You can customize the deployment using environment variables:

# .env file example
BACKEND=cuda              # or cpu
COMPILE=1                 # Enable compile optimization
GRADIO_PORT=7860         # WebUI port
API_PORT=8080            # API server port
UV_VERSION=0.8.15        # UV package manager version

The comand will build the image and run the container.

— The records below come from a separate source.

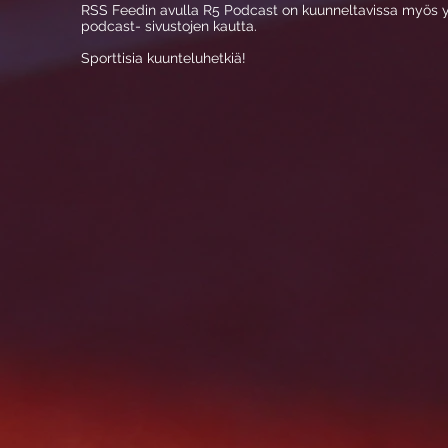
RSS Feedin avulla R5 Podcast on kuunneltavissa myös yl
podcast- sivustojen kautta.
Sporttisia kuunteluhetkiä!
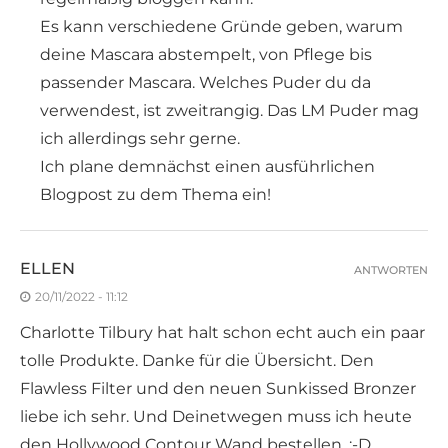
Es kann verschiedene Gründe geben, warum
deine Mascara abstempelt, von Pflege bis
passender Mascara. Welches Puder du da
verwendest, ist zweitrangig. Das LM Puder mag
ich allerdings sehr gerne.
Ich plane demnächst einen ausführlichen
Blogpost zu dem Thema ein!
ELLEN
ANTWORTEN
20/11/2022 - 11:12
Charlotte Tilbury hat halt schon echt auch ein paar
tolle Produkte. Danke für die Übersicht. Den
Flawless Filter und den neuen Sunkissed Bronzer
liebe ich sehr. Und Deinetwegen muss ich heute
den Hollywood Contour Wand bestellen. :-D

You can access the WebUI at http://localhost:7860 and the API server at http://localhost:8080.

Manual Docker Build

For advanced users who want to customize the build process:

# Build WebUI image with CUDA support
docker build \
    --platform linux/amd64 \
    -f docker/Dockerfile \
    --build-arg BACKEND=cuda \
    --build-arg CUDA_VER=12.6.0 \
    --build-arg UV_EXTRA=cu126 \
    --target webui \
    -t fish-speech-webui:cuda .

# Build API server image with CUDA support
docker build \
    --platform linux/amd64 \
    -f docker/Dockerfile \
    --build-arg BACKEND=cuda \
    --build-arg CUDA_VER=12.6.0 \
    --build-arg UV_EXTRA=cu126 \
    --target server \
    -t fish-speech-server:cuda .

# Build CPU-only images (supports multi-platform)
docker build \
    --platform linux/amd64,linux/arm64 \
    -f docker/Dockerfile \
    --build-arg BACKEND=cpu \
    --target webui \
    -t fish-speech-webui:cpu .

# Build development image
docker build \
    --platform linux/amd64 \
    -f docker/Dockerfile \
    --build-arg BACKEND=cuda \
    --target dev \
    -t fish-speech-dev:cuda .

Build Arguments

  • BACKEND: cuda or cpu (default: cuda)
  • CUDA_VER: CUDA version (default: 12.6.0)
  • UV_EXTRA: UV extra for CUDA (default: cu126)
  • UBUNTU_VER: Ubuntu version (default: 24.04)
  • PY_VER: Python version (default: 3.12)

Volume Mounts

Both methods require mounting these directories:

  • ./checkpoints:/app/checkpoints - Model weights directory
  • ./references:/app/references - Reference audio files directory

Environment Variables

  • COMPILE=1 - Enable torch.compile for faster inference (~10x speedup)
  • GRADIO_SERVER_NAME=0.0.0.0 - WebUI server host
  • GRADIO_SERVER_PORT=7860 - WebUI server port
  • API_SERVER_NAME=0.0.0.0 - API server host
  • API_SERVER_PORT=8080 - API server port

Note

The Docker containers expect model weights to be mounted at /app/checkpoints. Make sure to download the required model weights before starting the containers.

Warning

GPU support requires NVIDIA Docker runtime. For CPU-only deployment, remove the --gpus all flag and use CPU images.